Now that we can average colors over frames, sample well-distributed random numbers and cast rays from the camera we can set up a simple scene to test an initial path tracing implementation. Before I manage implementing a more general triangle mesh loading and bounding volume hierarchy, I implemented a HSphere class with a position and radius and a HScene class that holds information about the current scene setup, which for now is nothing more than an array of spheres. The HSphere also has a HMaterial with Diffuse color and Emission values.
At each iteration in the renderer, rays are initiated from the camera in one CUDA kernel and are then traced as they bounce through the scene in an iterative way until they either terminate or reach a maximum ray bounce depth. For each ray depth, we trace the rays in another CUDA kernel which performs ray-sphere intersection tests with the scene and accumulates color. The rays are then given a new origin at the intersection point and a new direction sampled from a cosine weighted distribution in the hemisphere, so that each ray can be traced further from the intersection point. When the maximum ray depth is reached, we pass the accumulated colors for this iteration to the accumulation buffer which is then displayed.
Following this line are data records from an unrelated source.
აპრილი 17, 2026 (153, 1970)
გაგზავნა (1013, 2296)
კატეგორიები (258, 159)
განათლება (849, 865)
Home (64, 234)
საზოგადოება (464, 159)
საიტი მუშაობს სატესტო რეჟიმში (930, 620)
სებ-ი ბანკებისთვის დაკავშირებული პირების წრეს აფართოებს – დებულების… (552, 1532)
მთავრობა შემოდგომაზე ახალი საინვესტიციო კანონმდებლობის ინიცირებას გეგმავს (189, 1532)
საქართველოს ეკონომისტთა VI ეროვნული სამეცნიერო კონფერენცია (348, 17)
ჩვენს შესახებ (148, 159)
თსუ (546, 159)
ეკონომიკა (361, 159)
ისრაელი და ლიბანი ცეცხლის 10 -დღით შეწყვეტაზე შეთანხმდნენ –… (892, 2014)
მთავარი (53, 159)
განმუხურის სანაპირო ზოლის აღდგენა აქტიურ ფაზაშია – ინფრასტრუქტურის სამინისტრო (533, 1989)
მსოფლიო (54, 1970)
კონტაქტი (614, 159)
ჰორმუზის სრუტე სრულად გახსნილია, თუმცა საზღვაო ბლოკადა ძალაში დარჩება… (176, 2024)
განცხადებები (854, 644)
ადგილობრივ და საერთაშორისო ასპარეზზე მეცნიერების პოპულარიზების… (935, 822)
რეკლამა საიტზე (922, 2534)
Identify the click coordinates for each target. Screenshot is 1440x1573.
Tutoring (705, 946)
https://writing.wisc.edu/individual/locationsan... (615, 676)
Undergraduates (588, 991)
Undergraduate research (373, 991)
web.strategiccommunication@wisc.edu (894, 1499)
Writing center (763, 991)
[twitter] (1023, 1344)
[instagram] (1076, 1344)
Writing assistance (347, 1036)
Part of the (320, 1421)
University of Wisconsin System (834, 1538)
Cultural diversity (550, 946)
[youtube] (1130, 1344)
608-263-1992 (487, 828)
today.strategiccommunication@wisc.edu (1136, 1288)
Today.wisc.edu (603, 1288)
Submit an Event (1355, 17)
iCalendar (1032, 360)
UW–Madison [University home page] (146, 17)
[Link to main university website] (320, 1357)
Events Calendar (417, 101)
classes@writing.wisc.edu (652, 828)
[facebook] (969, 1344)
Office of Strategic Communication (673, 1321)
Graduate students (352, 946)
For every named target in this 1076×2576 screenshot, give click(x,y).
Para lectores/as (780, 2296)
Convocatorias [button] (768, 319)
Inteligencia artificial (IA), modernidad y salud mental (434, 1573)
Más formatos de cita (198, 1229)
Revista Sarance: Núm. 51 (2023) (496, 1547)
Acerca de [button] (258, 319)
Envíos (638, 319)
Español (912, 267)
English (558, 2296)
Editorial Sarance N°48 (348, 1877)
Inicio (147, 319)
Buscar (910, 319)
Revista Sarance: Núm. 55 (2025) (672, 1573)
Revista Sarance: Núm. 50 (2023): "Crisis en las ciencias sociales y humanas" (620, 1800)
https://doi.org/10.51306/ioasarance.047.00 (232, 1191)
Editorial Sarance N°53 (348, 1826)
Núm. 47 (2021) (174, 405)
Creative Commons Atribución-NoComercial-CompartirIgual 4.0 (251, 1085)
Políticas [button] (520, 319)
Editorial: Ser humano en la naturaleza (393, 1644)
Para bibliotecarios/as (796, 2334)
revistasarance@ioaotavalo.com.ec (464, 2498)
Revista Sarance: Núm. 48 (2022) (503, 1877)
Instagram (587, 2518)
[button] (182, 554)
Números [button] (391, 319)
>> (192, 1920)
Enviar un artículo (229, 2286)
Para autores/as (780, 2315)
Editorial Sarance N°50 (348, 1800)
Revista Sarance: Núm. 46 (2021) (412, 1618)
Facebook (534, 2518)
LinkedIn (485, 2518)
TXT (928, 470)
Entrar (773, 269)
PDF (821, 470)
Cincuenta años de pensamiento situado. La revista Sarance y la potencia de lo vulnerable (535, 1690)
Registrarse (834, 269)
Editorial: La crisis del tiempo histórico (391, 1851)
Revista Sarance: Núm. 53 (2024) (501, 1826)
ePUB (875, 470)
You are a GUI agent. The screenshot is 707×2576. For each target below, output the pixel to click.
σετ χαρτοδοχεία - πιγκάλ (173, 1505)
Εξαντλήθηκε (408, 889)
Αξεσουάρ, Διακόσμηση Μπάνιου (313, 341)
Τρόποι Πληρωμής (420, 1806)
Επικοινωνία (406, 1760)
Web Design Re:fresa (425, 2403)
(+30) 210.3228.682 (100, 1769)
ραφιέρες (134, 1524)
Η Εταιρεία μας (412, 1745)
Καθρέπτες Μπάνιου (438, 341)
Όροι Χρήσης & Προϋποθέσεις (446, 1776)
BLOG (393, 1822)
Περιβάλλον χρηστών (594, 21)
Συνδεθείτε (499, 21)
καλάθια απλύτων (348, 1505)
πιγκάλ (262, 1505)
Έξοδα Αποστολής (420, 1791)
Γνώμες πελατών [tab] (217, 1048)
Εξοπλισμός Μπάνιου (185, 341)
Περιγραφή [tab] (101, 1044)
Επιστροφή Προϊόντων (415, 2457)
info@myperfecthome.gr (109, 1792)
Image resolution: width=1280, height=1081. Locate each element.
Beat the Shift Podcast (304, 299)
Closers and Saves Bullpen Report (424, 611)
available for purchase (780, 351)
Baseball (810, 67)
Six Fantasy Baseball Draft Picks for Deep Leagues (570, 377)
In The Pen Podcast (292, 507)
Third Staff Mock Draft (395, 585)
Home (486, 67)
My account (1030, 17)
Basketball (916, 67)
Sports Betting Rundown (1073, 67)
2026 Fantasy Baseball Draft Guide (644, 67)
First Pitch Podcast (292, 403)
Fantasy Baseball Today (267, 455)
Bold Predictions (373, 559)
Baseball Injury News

The first implementation I did was not performing the hemisphere sampling correctly which led to incorrect lighting artefacts as can be seen in the pictures below.
After having corrected this, there were still some ring artefacts present arising from the fact that I was not offsetting the new ray locations after each bounce from the surface far enough, causing self-intersection. This should be handled properly in the future, either by passing the index of the object the ray is bouncing from in order to ignore it, or by some more thorough floating point error analysis.
After having adjusted the offset slightly, I can now render scenes containing diffuse spheres. Below is an example showing the depth of field effect, resulting from the aperture sampling in the ray initialization kernel.
The next post will be about using stream compaction to remove threads responsible for terminated rays, allowing us to increase the occupancy and minimize the amount of threads that will be waiting for other threads in the same warp to finish executing.
The stream compaction feature along with a lot of other implementation details in this project was inspired by a similar project conducted by Peter Kutz and Karl Li back in 2012. Their work has been very inspirational and has motivated me to build my own rendering system to learn more about programming and light simulation. Their project is available on GitHub here. Another person who has been very helpful so far in the project is Sam Lapere, who has very kindly been answering all of my e-mails and explaining some intricacies of the implementations in the tutorials on his blog.